McMillan Cottom now studies education issues at the University of California-Davis’ Center for Poverty Research, but back then her job was to sign up people who’d stopped in for information, often after seeing one of the TV ads in which ITT graduates rave about recession-proof jobs. The idea was to prey on their anxieties—and to close the deal fast. Her title was “enrollment counselor,” but she felt uncomfortable calling herself one, because she quickly realized she couldn’t act in the best interest of the students. “I was told explicitly that we don’t enroll and we don’t admit: We are a sales force.”

After six months at ITT Tech, McMillan Cottom quit. That same day, she called up every one of the students she’d enrolled and gave them the phone number for the local community college.
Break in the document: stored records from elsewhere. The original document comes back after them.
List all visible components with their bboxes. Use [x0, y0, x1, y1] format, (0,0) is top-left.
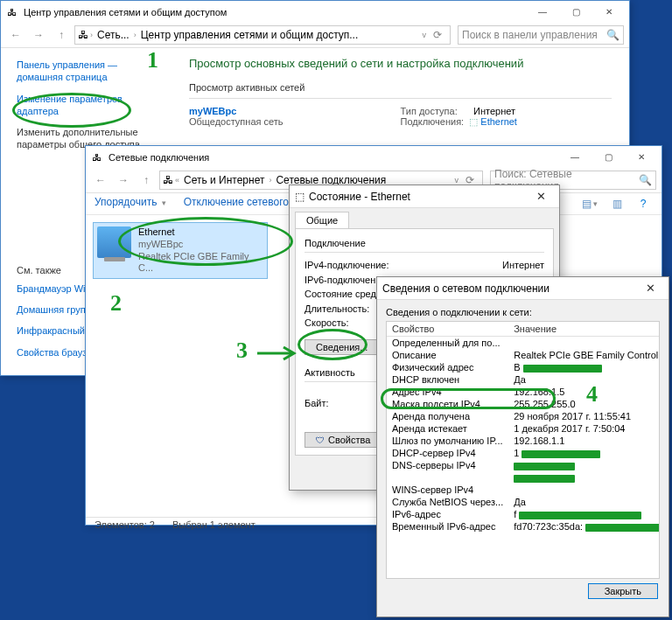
- refresh-button[interactable]: ⟳: [428, 25, 447, 45]
- details-dialog: Сведения о сетевом подключении ✕ Сведени…: [376, 276, 669, 617]
- minimize-button[interactable]: —: [558, 149, 592, 166]
- value-cell: Да: [508, 373, 660, 386]
- dialog-titlebar[interactable]: ⬚ Состояние - Ethernet ✕: [290, 185, 559, 208]
- network-type: Общедоступная сеть: [189, 116, 401, 127]
- property-cell: IPv6-адрес: [387, 508, 508, 520]
- property-cell: Аренда истекает: [387, 422, 508, 435]
- breadcrumb-segment[interactable]: Сеть...: [94, 28, 132, 42]
- ipv4-conn-label: IPv4-подключение:: [304, 258, 502, 273]
- dialog-titlebar[interactable]: Сведения о сетевом подключении ✕: [377, 277, 668, 300]
- close-button[interactable]: ✕: [592, 3, 626, 21]
- breadcrumb-segment[interactable]: Центр управления сетями и общим доступ..…: [138, 28, 361, 42]
- table-row: DHCP-сервер IPv41: [387, 447, 660, 459]
- redaction-mark: [522, 450, 600, 458]
- ethernet-icon: ⬚: [469, 116, 478, 127]
- change-adapter-link[interactable]: Изменение параметров адаптера: [17, 93, 164, 118]
- maximize-button[interactable]: ▢: [592, 149, 625, 166]
- search-input[interactable]: Поиск в панели управления 🔍: [458, 25, 624, 45]
- value-cell: 1: [508, 447, 660, 459]
- tab-general[interactable]: Общие: [295, 212, 349, 228]
- property-cell: Определенный для по...: [387, 337, 508, 350]
- value-cell: 1 декабря 2017 г. 7:50:04: [508, 422, 660, 435]
- table-row: Временный IPv6-адресfd70:723c:35da:: [387, 520, 660, 533]
- property-cell: Служба NetBIOS через...: [387, 496, 508, 508]
- access-type-label: Тип доступа:: [401, 106, 458, 116]
- table-row: DHCP включенДа: [387, 373, 660, 386]
- titlebar[interactable]: 🖧 Сетевые подключения — ▢ ✕: [86, 146, 662, 168]
- table-row: Маска подсети IPv4255.255.255.0: [387, 398, 660, 410]
- table-row: Адрес IPv4192.168.1.5: [387, 386, 660, 398]
- property-cell: DHCP-сервер IPv4: [387, 447, 508, 459]
- redaction-mark: [514, 463, 575, 470]
- adapter-network: myWEBpc: [138, 239, 263, 251]
- table-row: DNS-серверы IPv4: [387, 459, 660, 471]
- redaction-mark: [585, 524, 660, 532]
- value-cell: f: [508, 508, 660, 520]
- table-row: WINS-сервер IPv4: [387, 484, 660, 496]
- value-cell: fd70:723c:35da:: [508, 520, 660, 533]
- property-cell: Физический адрес: [387, 361, 508, 373]
- window-title: Сетевые подключения: [108, 152, 209, 163]
- value-cell: [508, 459, 660, 471]
- redaction-mark: [523, 365, 602, 373]
- search-placeholder: Поиск в панели управления: [462, 29, 598, 41]
- value-cell: Да: [508, 496, 660, 508]
- chevron-right-icon: ›: [132, 31, 138, 39]
- table-row: [387, 471, 660, 484]
- up-button[interactable]: ↑: [52, 25, 71, 45]
- back-button[interactable]: ←: [91, 171, 110, 190]
- dropdown-icon[interactable]: v: [453, 176, 461, 185]
- table-row: Служба NetBIOS через...Да: [387, 496, 660, 508]
- close-button[interactable]: ✕: [637, 282, 663, 295]
- adapter-item-ethernet[interactable]: Ethernet myWEBpc Realtek PCIe GBE Family…: [93, 222, 268, 279]
- folder-icon: 🖧: [89, 150, 103, 164]
- table-row: Определенный для по...: [387, 337, 660, 350]
- properties-button[interactable]: Свойства: [304, 432, 382, 448]
- table-row: Шлюз по умолчанию IP...192.168.1.1: [387, 435, 660, 447]
- col-value[interactable]: Значение: [508, 322, 660, 337]
- up-button[interactable]: ↑: [136, 171, 156, 190]
- back-button[interactable]: ←: [6, 25, 25, 45]
- col-property[interactable]: Свойство: [387, 322, 508, 337]
- ipv4-conn-value: Интернет: [502, 258, 544, 273]
- address-toolbar: ← → ↑ 🖧 › Сеть... › Центр управления сет…: [1, 23, 629, 48]
- value-cell: B: [508, 361, 660, 373]
- forward-button[interactable]: →: [29, 25, 48, 45]
- panel-home-link[interactable]: Панель управления — домашняя страница: [17, 59, 164, 84]
- property-cell: Шлюз по умолчанию IP...: [387, 435, 508, 447]
- dialog-title: Сведения о сетевом подключении: [382, 282, 550, 295]
- property-cell: DHCP включен: [387, 373, 508, 386]
- details-label: Сведения о подключении к сети:: [386, 307, 660, 317]
- table-row: IPv6-адресf: [387, 508, 660, 520]
- close-dialog-button[interactable]: Закрыть: [588, 583, 658, 599]
- view-icons-button[interactable]: ▤ ▾: [581, 196, 600, 212]
- adapter-name: Ethernet: [138, 226, 263, 239]
- preview-pane-button[interactable]: ▥: [607, 196, 626, 212]
- help-button[interactable]: ?: [634, 196, 653, 212]
- value-cell: [508, 337, 660, 350]
- table-row: Аренда получена29 ноября 2017 г. 11:55:4…: [387, 410, 660, 422]
- forward-button[interactable]: →: [114, 171, 133, 190]
- redaction-mark: [514, 475, 575, 483]
- maximize-button[interactable]: ▢: [559, 3, 592, 21]
- address-bar[interactable]: 🖧 › Сеть... › Центр управления сетями и …: [74, 25, 451, 45]
- details-button[interactable]: Сведения...: [304, 339, 379, 355]
- active-nets-label: Просмотр активных сетей: [189, 82, 612, 93]
- breadcrumb-segment[interactable]: Сеть и Интернет: [181, 173, 267, 187]
- property-cell: Маска подсети IPv4: [387, 398, 508, 410]
- table-row: ОписаниеRealtek PCIe GBE Family Controll…: [387, 349, 660, 361]
- dropdown-icon[interactable]: v: [421, 31, 429, 39]
- network-name[interactable]: myWEBpc: [189, 106, 401, 116]
- connection-link[interactable]: Ethernet: [480, 116, 517, 127]
- close-button[interactable]: ✕: [625, 149, 658, 166]
- ethernet-icon: ⬚: [295, 191, 304, 203]
- property-cell: Адрес IPv4: [387, 386, 508, 398]
- organize-menu[interactable]: Упорядочить ▾: [94, 196, 168, 212]
- search-icon: 🔍: [639, 174, 652, 186]
- minimize-button[interactable]: —: [526, 3, 559, 21]
- value-cell: 29 ноября 2017 г. 11:55:41: [508, 410, 660, 422]
- close-button[interactable]: ✕: [528, 190, 554, 203]
- property-cell: DNS-серверы IPv4: [387, 459, 508, 471]
- connection-group-label: Подключение: [304, 238, 544, 248]
- titlebar[interactable]: 🖧 Центр управления сетями и общим доступ…: [1, 1, 629, 23]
With 147 campuses and more than 60,000 students nationwide, ITT Educational Services (which operates both ITT Tech and the smaller Daniel Webster College) is one of the largest companies in the burgeoning for-profit college industry, which now enrolls up to 13 percent of higher-education students. ITT is also the most profitable of the big industry players: Its revenue has nearly doubled over the past seven years, closing in on $1.3 billion last year, when CEO Kevin Modany’s compensation topped $8 million.
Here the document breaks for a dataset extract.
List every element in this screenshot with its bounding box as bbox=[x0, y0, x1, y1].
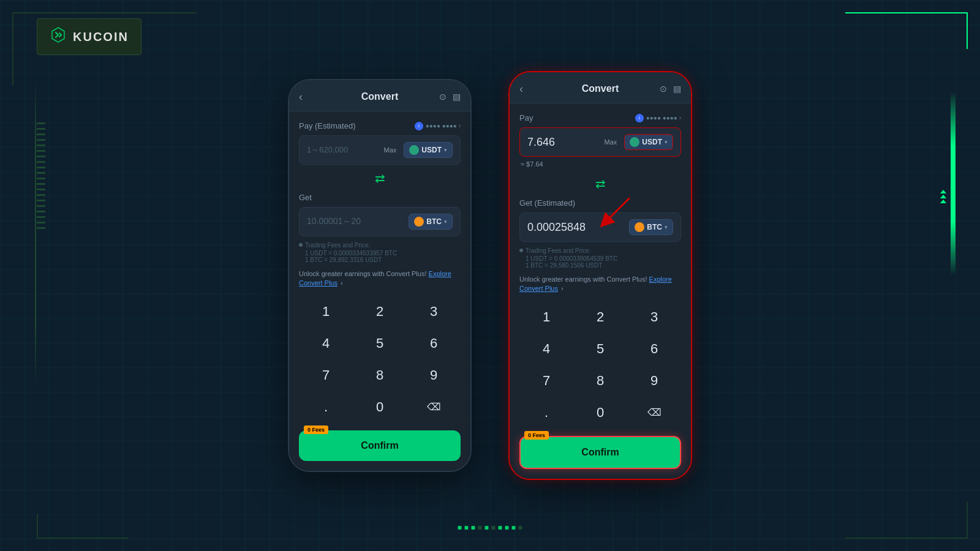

To achieve those returns, regulators suspect, ITT has been pushing students to take on financial commitments they can’t afford. The Consumer Financial Protection Bureau is looking into ITT’s student loan program, and the Securities and Exchange Commission is investigating how those loans were issued and sold to investors. (Neither agency would comment about the probes.) The attorneys general of some 30 states have banded together to investigate for-profit colleges; targets include ITT, Corinthian, Kaplan, and the University of Phoenix.

A 2012 investigation led by Sen. Tom Harkin (D-Iowa) singled out ITT for employing “some of the most disturbing recruiting tactics among the companies examined.” A former ITT recruiter told the Senate education committee that she used and taught a process called the “pain funnel,” in which admissions officers would ask students increasingly probing questions about where their lives were going wrong. Properly used, she said, it would “bring a prospect to their inner child, an emotional place intended to have the prospect say, ‘Yes, I will enroll.'”

For-profit schools recruit heavily in low-income communities, and most students finance their education with a mix of federal Pell grants and federal student loans. But government-backed student loans max out at $12,500 per school year, and tuition at for-profits can go much higher; at ITT Tech it runs up to $25,000. What’s more, for-profit colleges can only receive 90 percent of their revenue from government money. For the remaining 10 percent, they count on veterans—GI Bill money counts as outside funds—as well as scholarships and private loans.

Study Haul

How for-profit schools leave their students high and dry

96% of students at for-profit colleges take out loans. 13% of community college students, 48% of public college students, and 57% of nonprofit private college students do.

For-profit colleges enroll 13% of higher-education students but receive 25% of federal student aid.

The 15 publicly traded for-profit colleges receive more than 85% of their revenue from federal student loans and aid.

42% of students attending for-profit two-year colleges take out private student loans. 5% of students at community colleges and 18% at private not-for-profit two-year colleges do.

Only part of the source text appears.